Segment Start: Provided material
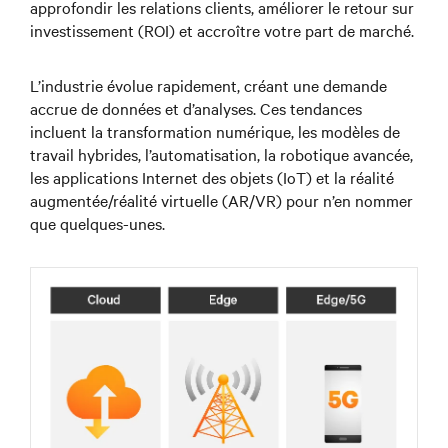
approfondir les relations clients, améliorer le retour sur
investissement (ROI) et accroître votre part de marché.
L’industrie évolue rapidement, créant une demande
accrue de données et d’analyses. Ces tendances
incluent la transformation numérique, les modèles de
travail hybrides, l’automatisation, la robotique avancée,
les applications Internet des objets (IoT) et la réalité
augmentée/réalité virtuelle (AR/VR) pour n’en nommer
que quelques-unes.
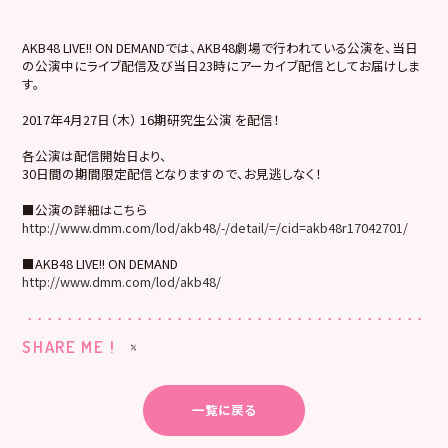
AKB48 LIVE!! ON DEMANDでは、AKB48劇場で行われている公演を、当日
の公演中にライブ配信及び当日23時にアーカイブ配信としてお届けしま
す。
2017年4月27日（木） 16期研究生公演 を配信！
各公演は配信開始日より、
30日間の期間限定配信となりますので、お見逃しなく！
■公演の詳細はこちら
http://www.dmm.com/lod/akb48/-/detail/=/cid=akb48r17042701/
■AKB48 LIVE!! ON DEMAND
http://www.dmm.com/lod/akb48/
SHARE ME !
一覧に戻る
Segment End: Provided material
_Exercise aim_
From the entries above, tally every line holding the string "http". Give only the count.

_Response area_
2